*** Material for the task ***
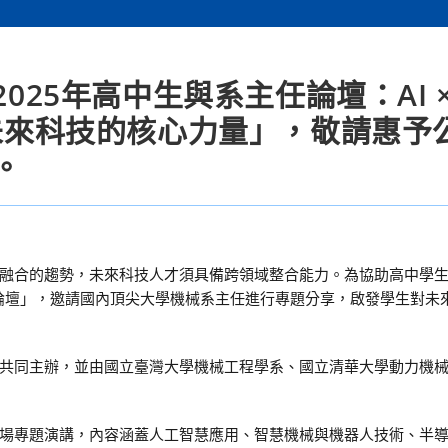
025年高中生與系主任論壇：AI 
動未來科技的核心力量」，敬請惠予
。
融合的趨勢，未來科技人才須具備跨領域整合能力。為協助高中學
任論壇」，邀請國內頂尖大學機械系主任進行專題分享，啟發學生對未
共同主辦，並由國立臺灣大學機械工程學系、國立清華大學動力機
場專題演講，內容涵蓋人工智慧應用、智慧機械與機器人技術、半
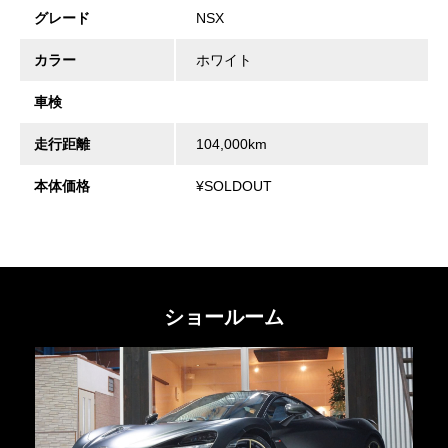
グレード
NSX
カラー
ホワイト
車検
走行距離
104,000km
本体価格
¥SOLDOUT
ショールーム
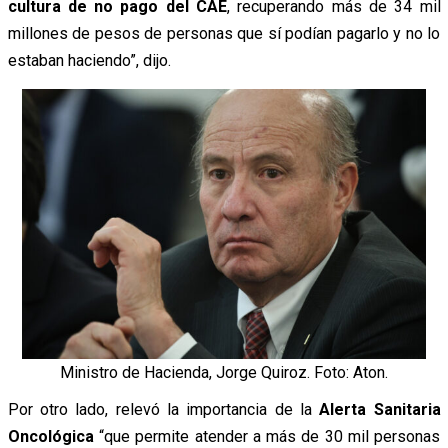
cultura de no pago del CAE
, recuperando más de 34 mil
millones de pesos de personas que sí podían pagarlo y no lo
estaban haciendo”, dijo.
Ministro de Hacienda, Jorge Quiroz. Foto: Aton.
Por otro lado, relevó la importancia de la
Alerta Sanitaria
Oncológica
“que permite atender a más de 30 mil personas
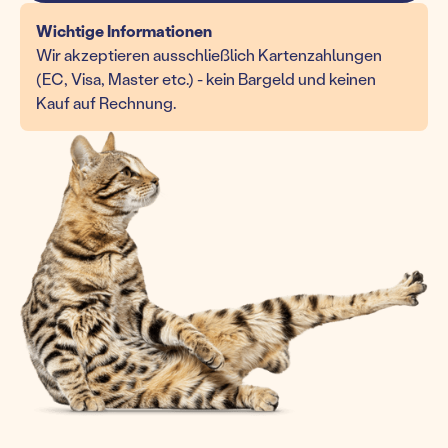
Wichtige Informationen
Wir akzeptieren ausschließlich Kartenzahlungen
(EC, Visa, Master etc.) - kein Bargeld und keinen
Kauf auf Rechnung.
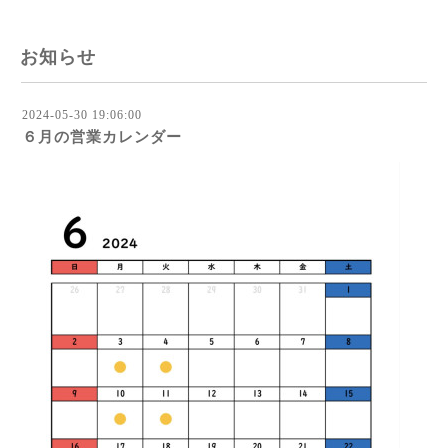
お知らせ
2024-05-30 19:06:00
６月の営業カレンダー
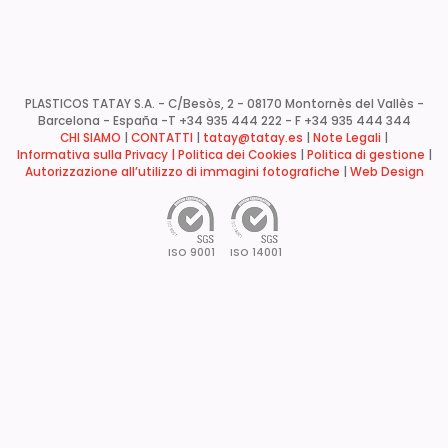
ISO 9001
ISO 14001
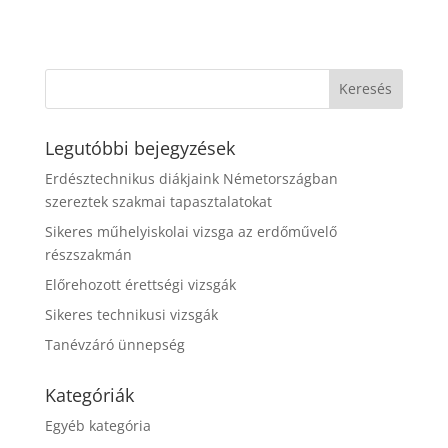
Legutóbbi bejegyzések
Erdésztechnikus diákjaink Németországban
szereztek szakmai tapasztalatokat
Sikeres műhelyiskolai vizsga az erdőművelő
részszakmán
Előrehozott érettségi vizsgák
Sikeres technikusi vizsgák
Tanévzáró ünnepség
Kategóriák
Egyéb kategória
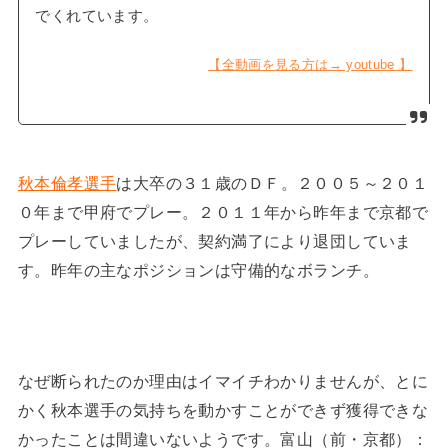
でくれています。
【全動画を見る方は→ youtube 】
秋本倫孝選手
は大卒の３１歳のＤＦ。２００５～２０１
０年まで甲府でプレー。２０１１年から昨年まで京都で
プレーしていましたが、契約満了により退団していま
す。昨年の主なポジションは守備的なボランチ。
なぜ断られたのか理由はイマイチわかりませんが、とに
かく秋本選手の気持ちを動かすことができず獲得できな
かったことは間違いないようです。富山（前・京都）：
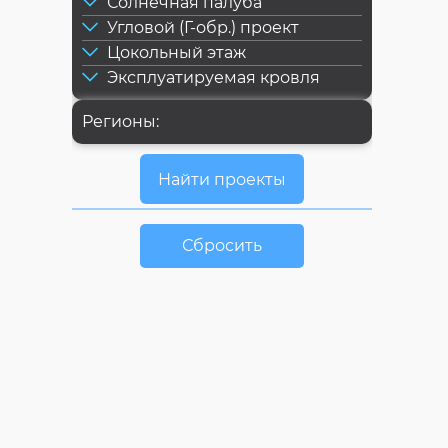
Солнечная палуба
Угловой (Г-обр.) проект
Цокольный этаж
Эксплуатируемая кровля
Регионы:
Сбросить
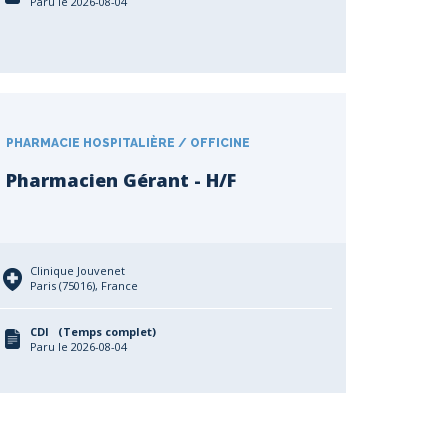
Paru le 2026-08-04
PHARMACIE HOSPITALIÈRE / OFFICINE
Pharmacien Gérant - H/F
Clinique Jouvenet
Paris (75016), France
CDI (Temps complet)
Paru le 2026-08-04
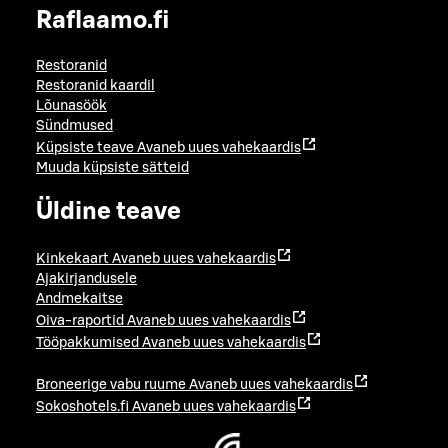
Raflaamo.fi
Restoranid
Restoranid kaardil
Lõunasöök
Sündmused
Küpsiste teave
Avaneb uues vahekaardis
Muuda küpsiste sätteid
Üldine teave
Kinkekaart
Avaneb uues vahekaardis
Ajakirjandusele
Andmekaitse
Oiva-raportid
Avaneb uues vahekaardis
Tööpakkumised
Avaneb uues vahekaardis
Broneerige vabu ruume
Avaneb uues vahekaardis
Sokoshotels.fi
Avaneb uues vahekaardis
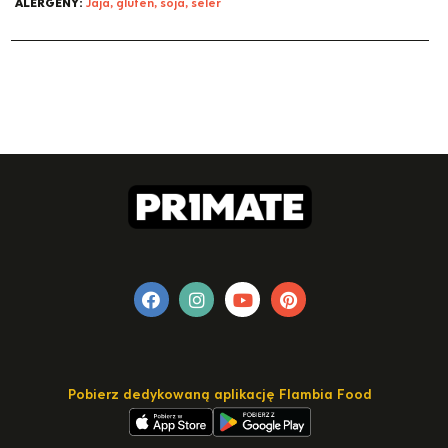
ALERGENY:
Jaja, gluten, soja, seler
Pobierz dedykowaną aplikację Flambia Food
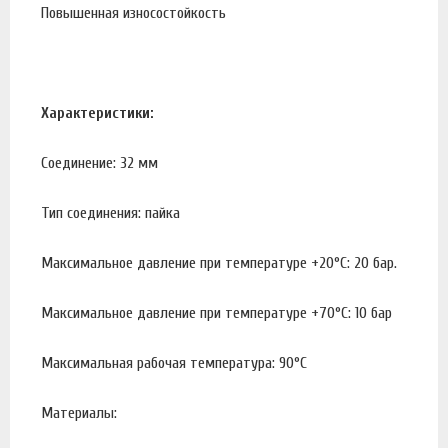
Повышенная износостойкость
Характеристики:
Соединение: 32 мм
Тип соединения: пайка
Максимальное давление при температуре +20°С: 20 бар.
Максимальное давление при температуре +70°С: 10 бар
Максимальная рабочая температура: 90°С
Материалы:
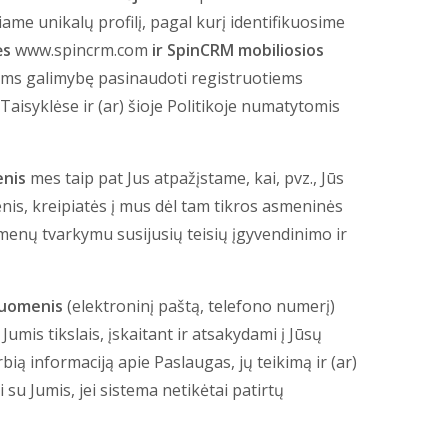
ame unikalų profilį, pagal kurį identifikuosime
ės
www.spincrm.com
ir SpinCRM mobiliosios
ums galimybę pasinaudoti registruotiems
isyklėse ir (ar) šioje Politikoje numatytomis
enis
mes taip pat Jus atpažįstame, kai, pvz., Jūs
enis, kreipiatės į mus dėl tam tikros asmeninės
enų tvarkymu susijusių teisių įgyvendinimo ir
duomenis
(elektroninį paštą, telefono numerį)
mis tikslais, įskaitant ir atsakydami į Jūsų
ią informaciją apie Paslaugas, jų teikimą ir (ar)
 su Jumis, jei sistema netikėtai patirtų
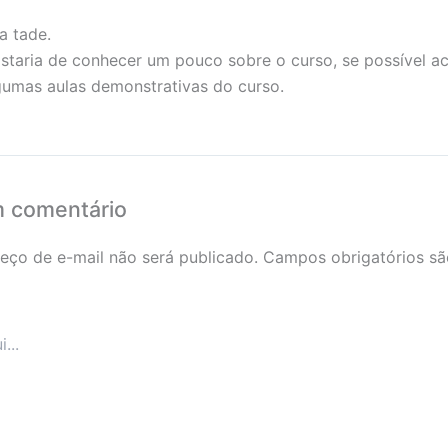
a tade.
staria de conhecer um pouco sobre o curso, se possível a
gumas aulas demonstrativas do curso.
m comentário
eço de e-mail não será publicado.
Campos obrigatórios s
*** End of Material for the task ***
▸ Work item
Print out the complete listing above exactly, dropping each image.

▸ Finished exercise
025年高中生與系主任論壇：AI 
動未來科技的核心力量」，敬請惠予
。
融合的趨勢，未來科技人才須具備跨領域整合能力。為協助高中學
任論壇」，邀請國內頂尖大學機械系主任進行專題分享，啟發學生對未
共同主辦，並由國立臺灣大學機械工程學系、國立清華大學動力機
場專題演講，內容涵蓋人工智慧應用、智慧機械與機器人技術、半
グレード
NSX
カラー
ホワイト
車検
走行距離
104,000km
本体価格
¥SOLDOUT
ショールーム
cultura de no pago del CAE
, recuperando más de 34 mil
millones de pesos de personas que sí podían pagarlo y no lo
estaban haciendo”, dijo.
Ministro de Hacienda, Jorge Quiroz. Foto: Aton.
Por otro lado, relevó la importancia de la
Alerta Sanitaria
Oncológica
“que permite atender a más de 30 mil personas
Wichtige Informationen
Wir akzeptieren ausschließlich Kartenzahlungen
(EC, Visa, Master etc.) - kein Bargeld und keinen
Kauf auf Rechnung.
お知らせ
2024-05-30 19:06:00
６月の営業カレンダー
ISO 9001
ISO 14001
Legutóbbi bejegyzések
Erdésztechnikus diákjaink Németországban
szereztek szakmai tapasztalatokat
Sikeres műhelyiskolai vizsga az erdőművelő
részszakmán
Előrehozott érettségi vizsgák
Sikeres technikusi vizsgák
Tanévzáró ünnepség
Kategóriák
Egyéb kategória
でくれています。
【全動画を見る方は→ youtube 】
秋本倫孝選手
は大卒の３１歳のＤＦ。２００５～２０１
０年まで甲府でプレー。２０１１年から昨年まで京都で
プレーしていましたが、契約満了により退団していま
す。昨年の主なポジションは守備的なボランチ。
なぜ断られたのか理由はイマイチわかりませんが、とに
かく秋本選手の気持ちを動かすことができず獲得できな
かったことは間違いないようです。富山（前・京都）：
Солнечная палуба
Угловой (Г-обр.) проект
Цокольный этаж
Эксплуатируемая кровля
Регионы:
Сбросить
Paru le 2026-08-04
PHARMACIE HOSPITALIÈRE / OFFICINE
Pharmacien Gérant - H/F
Clinique Jouvenet
Paris (75016), France
CDI (Temps complet)
Paru le 2026-08-04
Raflaamo.fi
Restoranid
Restoranid kaardil
Lõunasöök
Sündmused
Küpsiste teave
Avaneb uues vahekaardis
Muuda küpsiste sätteid
Üldine teave
Kinkekaart
Avaneb uues vahekaardis
Ajakirjandusele
Andmekaitse
Oiva-raportid
Avaneb uues vahekaardis
Tööpakkumised
Avaneb uues vahekaardis
Broneerige vabu ruume
Avaneb uues vahekaardis
Sokoshotels.fi
Avaneb uues vahekaardis
ALERGENY:
Jaja, gluten, soja, seler
Pobierz dedykowaną aplikację Flambia Food
Повышенная износостойкость
Характеристики:
Соединение: 32 мм
Тип соединения: пайка
Максимальное давление при температуре +20°С: 20 бар.
Максимальное давление при температуре +70°С: 10 бар
Максимальная рабочая температура: 90°С
Материалы:
ame unikalų profilį, pagal kurį identifikuosime
ės
www.spincrm.com
ir SpinCRM mobiliosios
ums galimybę pasinaudoti registruotiems
isyklėse ir (ar) šioje Politikoje numatytomis
enis
mes taip pat Jus atpažįstame, kai, pvz., Jūs
enis, kreipiatės į mus dėl tam tikros asmeninės
enų tvarkymu susijusių teisių įgyvendinimo ir
duomenis
(elektroninį paštą, telefono numerį)
mis tikslais, įskaitant ir atsakydami į Jūsų
ią informaciją apie Paslaugas, jų teikimą ir (ar)
 su Jumis, jei sistema netikėtai patirtų
a tade.
staria de conhecer um pouco sobre o curso, se possível a
gumas aulas demonstrativas do curso.
m comentário
eço de e-mail não será publicado.
Campos obrigatórios s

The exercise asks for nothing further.